▸ **EXERCISE DETAILS**: Return exactly the lines of the entries that start at the line containing "What do you" and continue to the last line. Omit the pictures.
----- DATA SECTION
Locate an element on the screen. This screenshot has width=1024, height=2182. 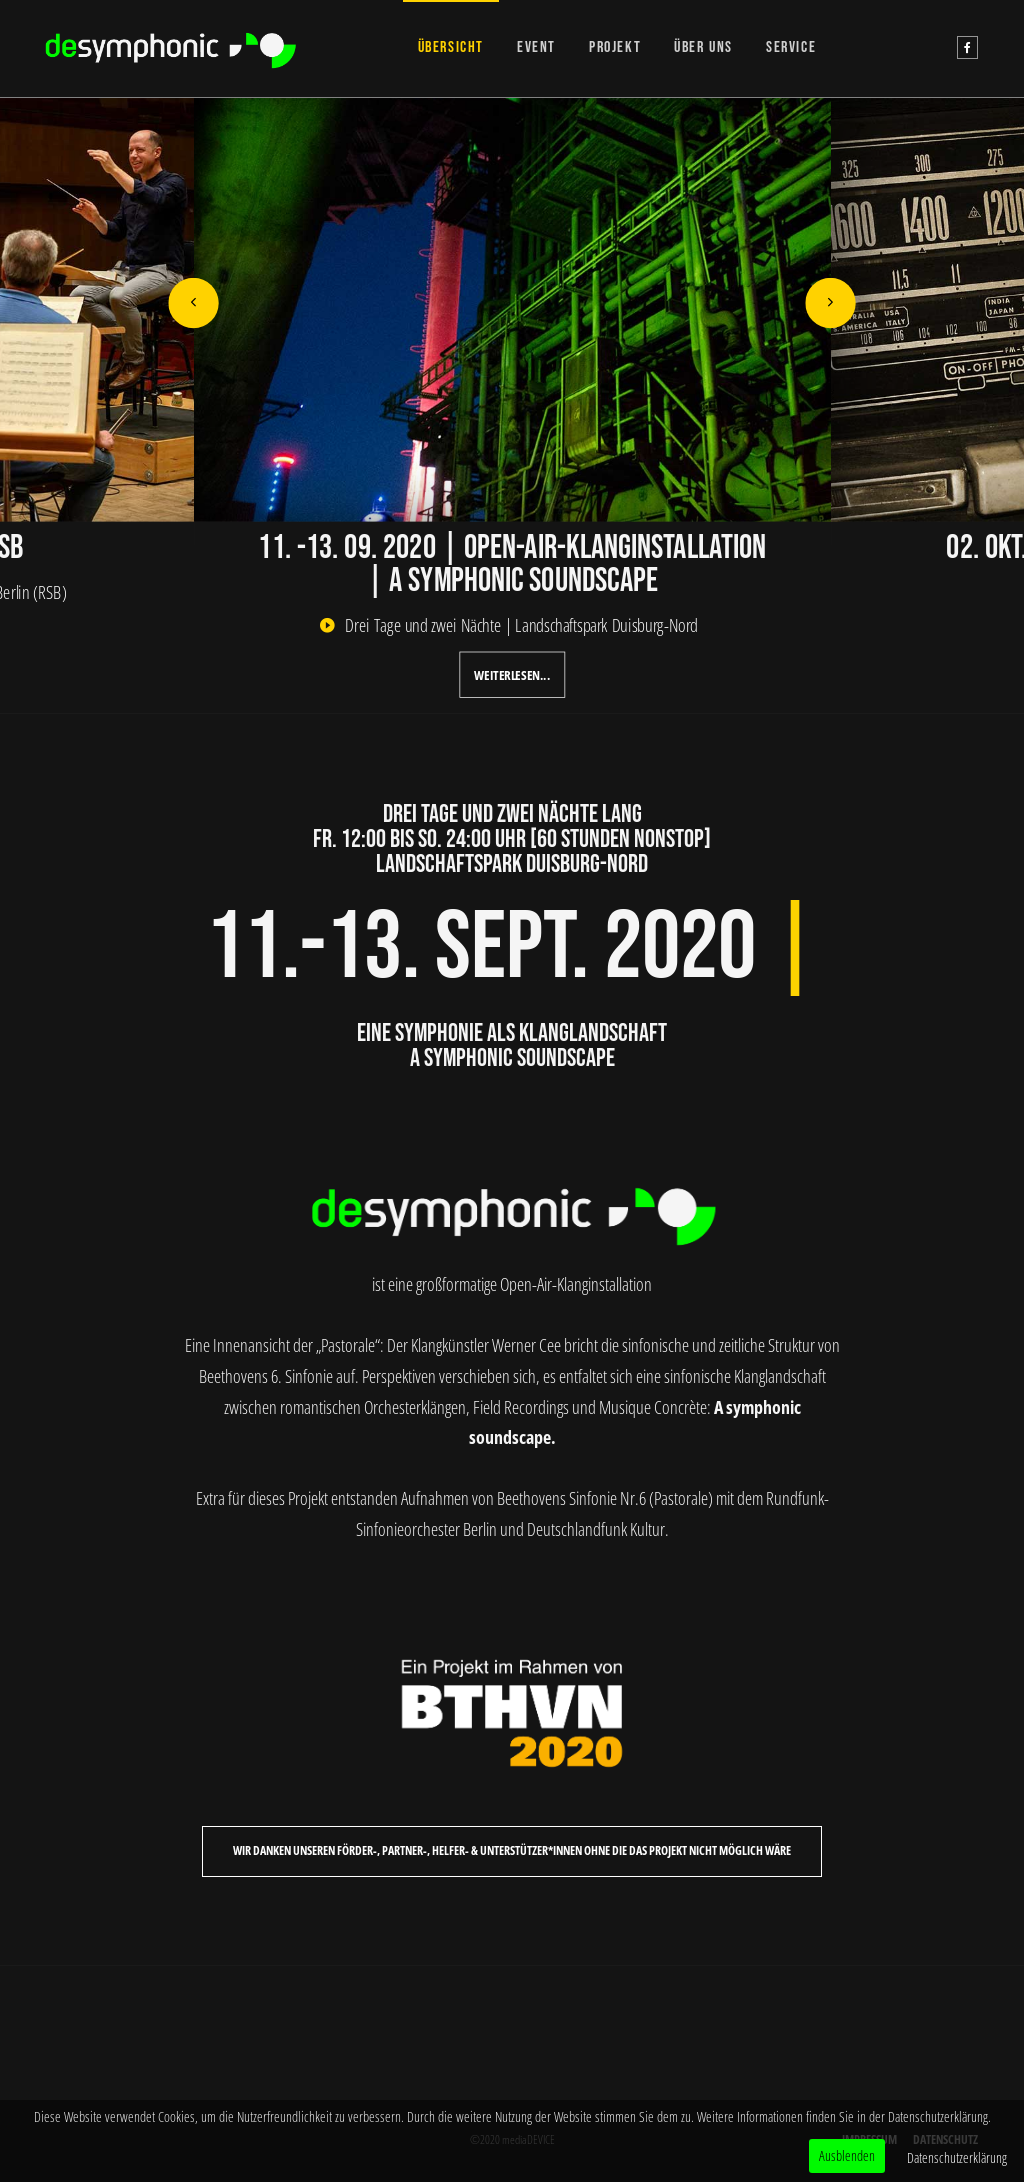
Ausblenden is located at coordinates (847, 2155).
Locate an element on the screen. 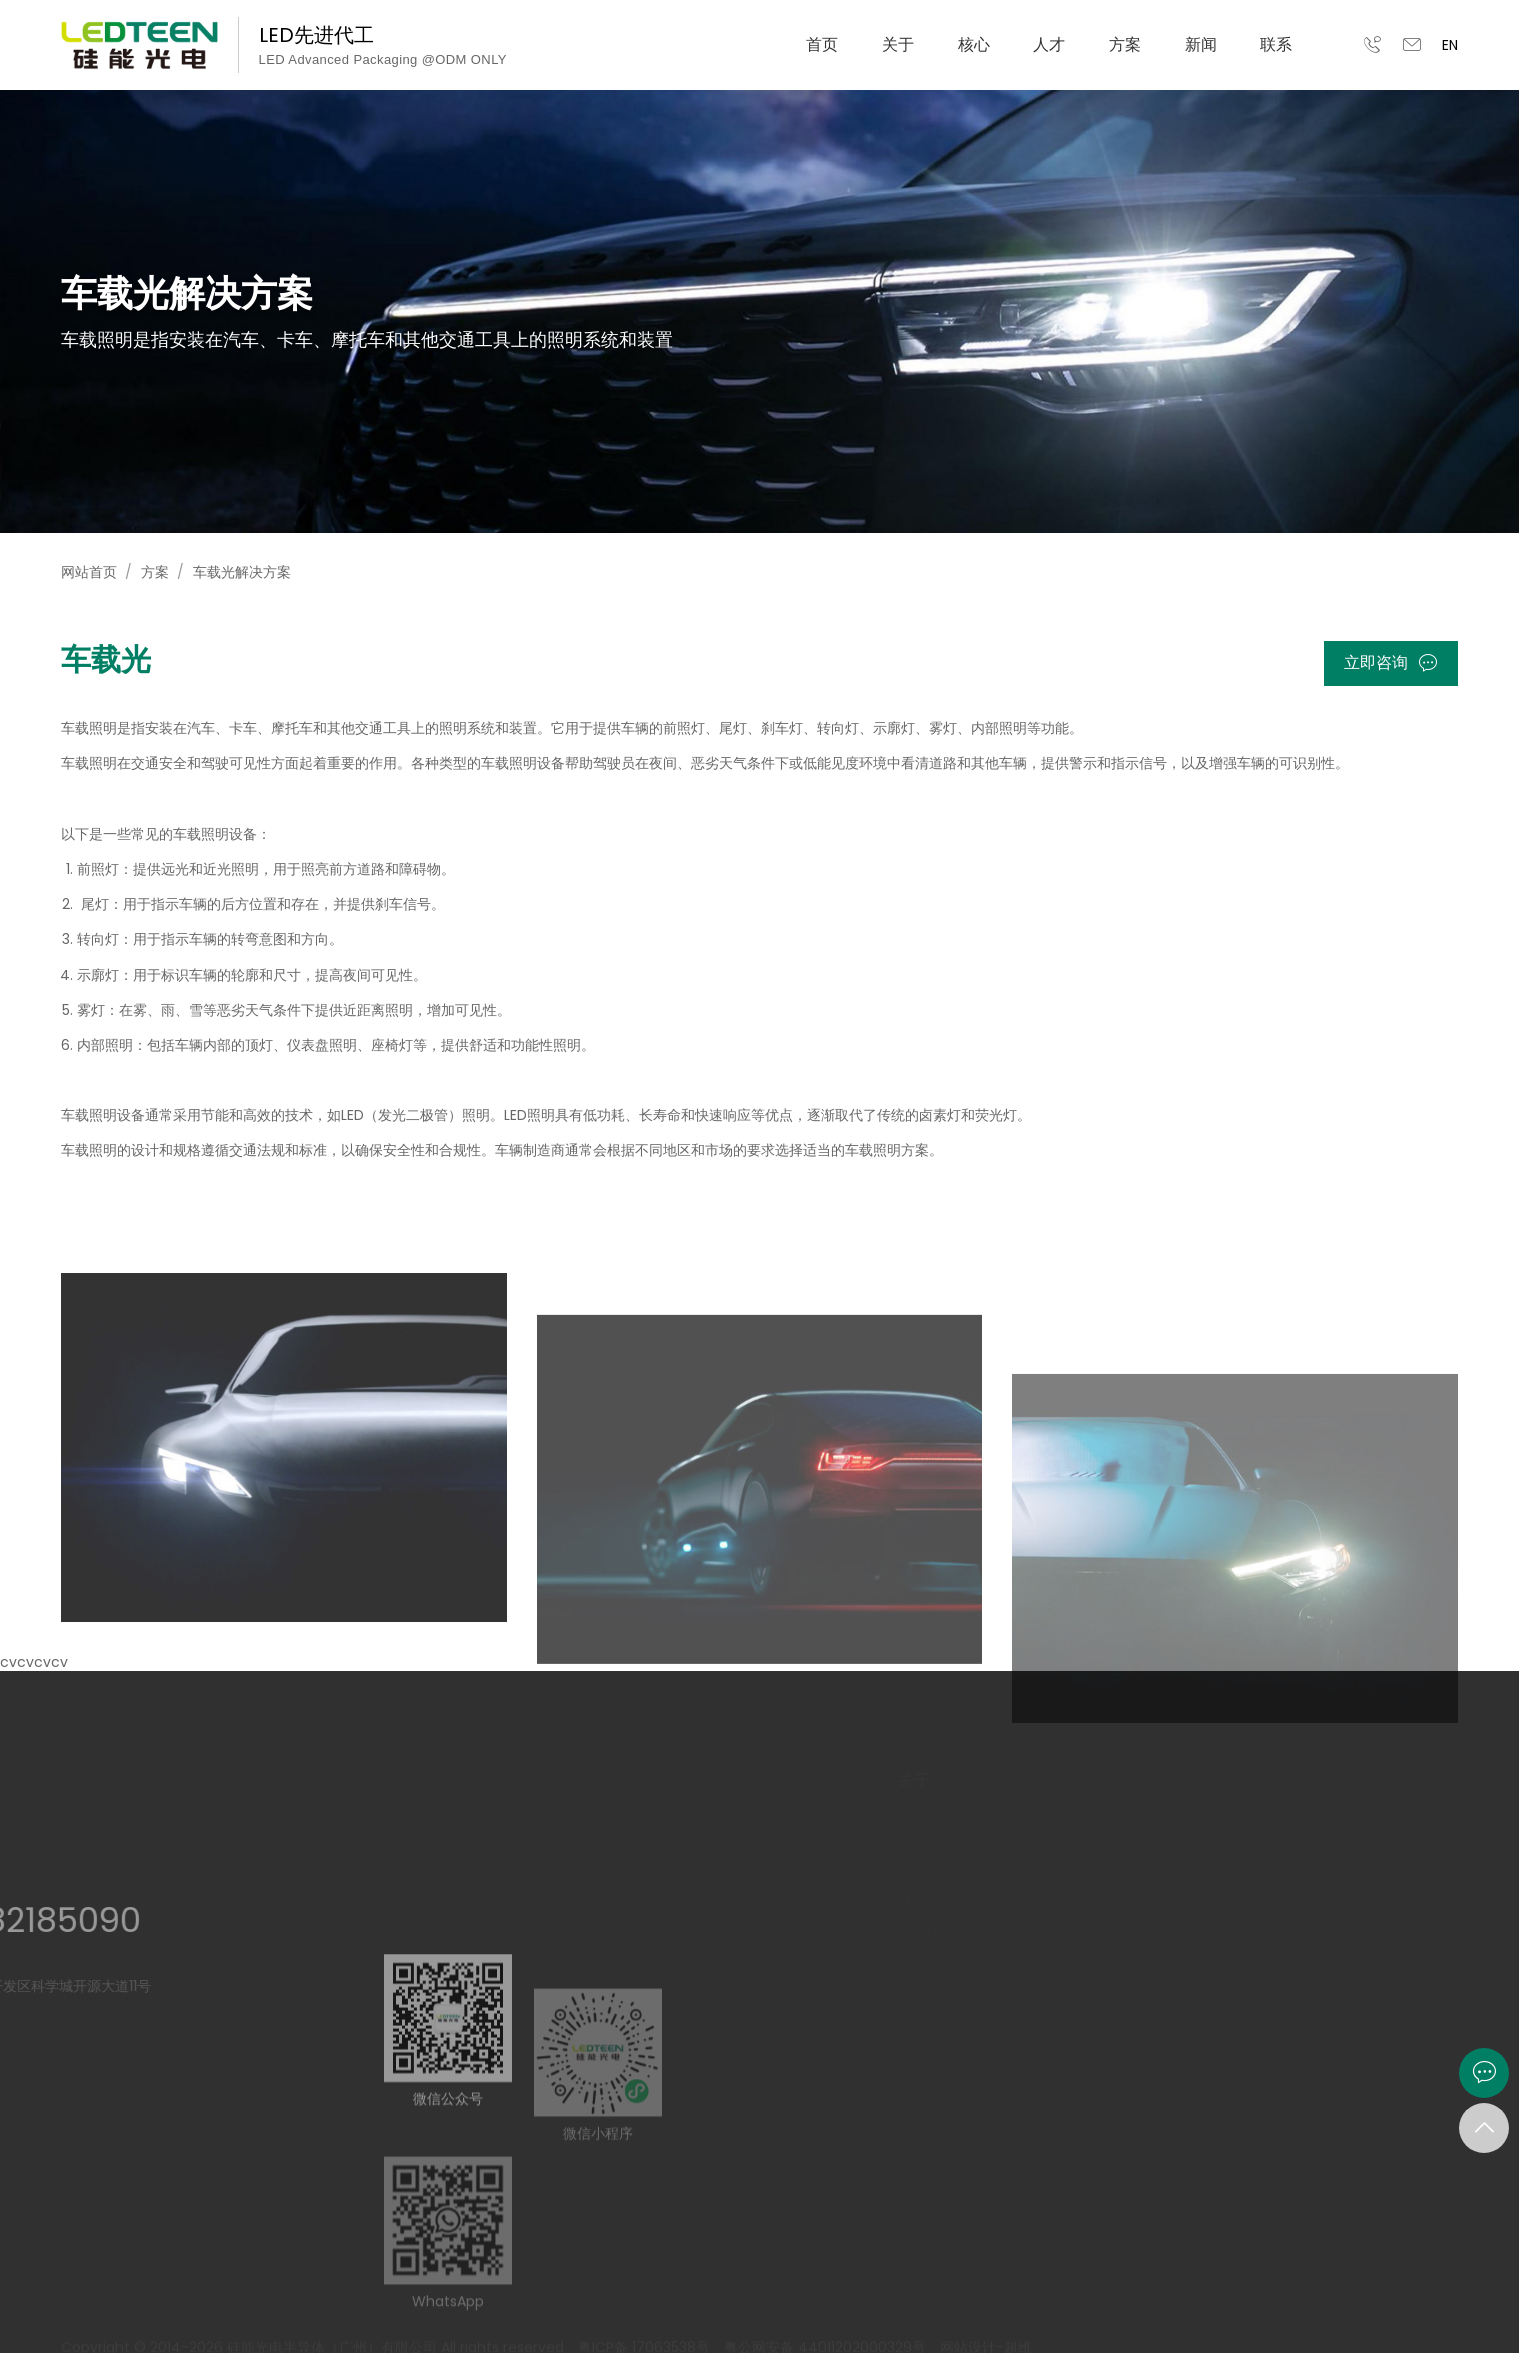 The height and width of the screenshot is (2353, 1519). 管培生计划 is located at coordinates (1207, 1831).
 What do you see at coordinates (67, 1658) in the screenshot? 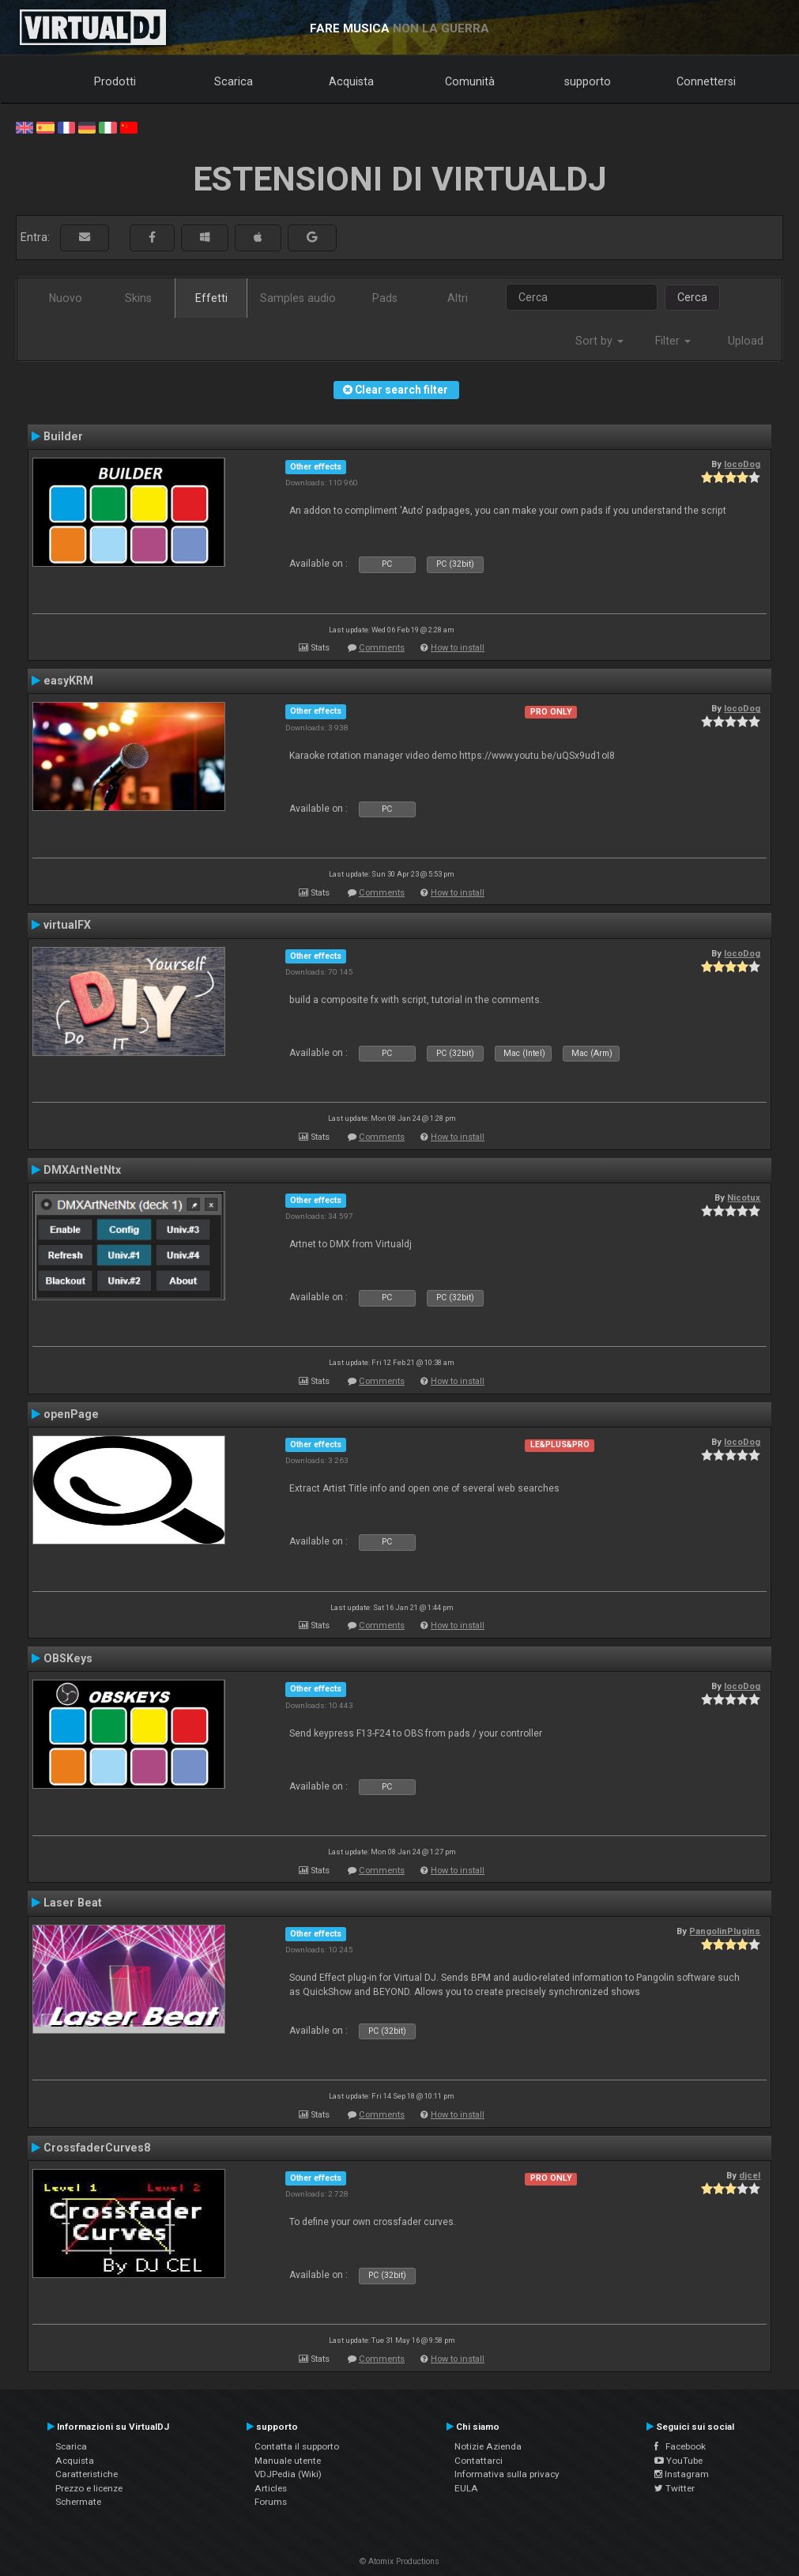
I see `OBSKeys` at bounding box center [67, 1658].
----------
▸ **THE ANSWER**:
 What do you see at coordinates (67, 1658) in the screenshot? 
I see `OBSKeys` at bounding box center [67, 1658].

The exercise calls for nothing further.